La ministre de l’Environnement et de l’Énergie a annoncé que le gouvernement souhaite investir dans l’enfouissement d’une partie du réseau électrique pour éviter sa vulnérabilité face à des vents, tels que ceux qu’a affrontés le pays la semaine dernière avec la dépression Kristin.
Reconnaissant que cela coûte « 15 fois plus cher », Maria da Graça Carvalho a averti que ce travail pourrait « prendre plusieurs années ».
Pour cela, « soit nous avons un financement européen » en partie, « soit il est financé par les contribuables ou par les consommateurs », a-t-elle expliqué lors d’une interview à SIC Notícias.
« Par exemple, nous avons déjà discuté avec le PRR, une décision sera prise très prochainement, pour que certains financements encore disponibles dans le PRR puissent être utilisés pour créer des unités autonomes, mais renouvelables », a-t-elle ajouté.
Lors d’une interview à SIC Notícias, Maria da Graça Carvalho a admis que « notre système électrique a été complètement dévasté dans cette zone, ce corridor de Leiria, à Figueira et même presque jusqu’à l’Espagne ». Selon la ministre, les vents ont abattu les poteaux de haute, moyenne et basse tension, qui « ne sont pas conçus » pour des vents de 200 km/h.
« Les poteaux sont conçus pour des vents de 150 km/h », a-t-elle précisé. « Nous n’avons pas de réseau ni de poteaux pour résister à ces vents. La seule possibilité serait d’avoir un réseau enterré, qui est beaucoup plus coûteux. »
Maria da Graça Carvalho a admis que le gouvernement connaissait déjà les prévisions de rafales autour de 140 km/h, mais « il n’y avait plus rien à faire » pour « remplacer un système de réseau électrique national ».
« Il y avait [quelque chose à faire] en ce qui concerne les personnes, dans le sens de dire – et cela a été fait – d’éviter de sortir, de retirer les auvents », a-t-elle poursuivi. « Maintenant, en ce qui concerne le réseau, un réseau de ce type prend de nombreux mois, voire des années, à être construit. C’est un système extrêmement complexe. »

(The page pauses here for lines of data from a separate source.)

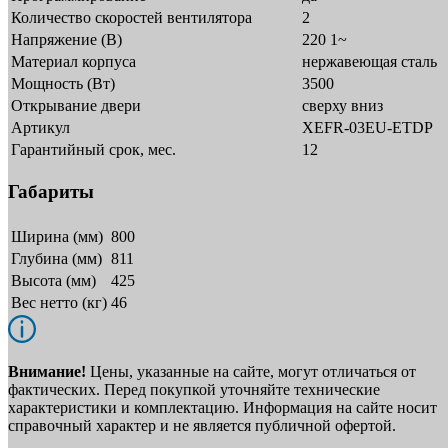
Количество скоростей вентилятора
2
Напряжение (В)
220 1~
Материал корпуса
нержавеющая сталь
Мощность (Вт)
3500
Открывание двери
сверху вниз
Артикул
XEFR-03EU-ETDP
Гарантийный срок, мес.
12
Габариты
Ширина (мм)
800
Глубина (мм)
811
Высота (мм)
425
Вес нетто (кг)
46
Внимание!
Цены, указанные на сайте, могут отличаться от
фактических. Перед покупкой уточняйте технические
характеристики и комплектацию. Информация на сайте носит
справочный характер и не является публичной офертой.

Dans ce sens, avec une partie du réseau enterrée à l’avenir, « nous serons mieux préparés », a-t-elle assuré.
Interrogée sur la raison pour laquelle, face à la prévision que le réseau électrique ne résisterait pas à ces vents, le gouvernement a distribué des générateurs, la ministre a justifié que la distribution de générateurs est également « complexe ».
« Nous avons eu la prévision de l’ampleur très proche de l’événement. [Quand] nous avons eu cette information, cela ne nous laissait pas le temps de distribuer des générateurs dans cette zone, car cette zone est extrêmement complexe du point de vue du réseau, car elle est très dispersée. Nous avons des personnes très dispersées dans la forêt de Leiria, à Pombal, dans la commune de Leiria, à Marinha Grande… », a expliqué la ministre de l’Environnement. « Nous devons nous préparer. »
Assurant que, malgré tout, le pays était mieux préparé qu’avant la panne, puisque désormais plusieurs installations critiques sont déjà équipées de générateurs, Maria da Graça Carvalho a souligné que « nous n’avons jamais eu une tempête de ce genre ».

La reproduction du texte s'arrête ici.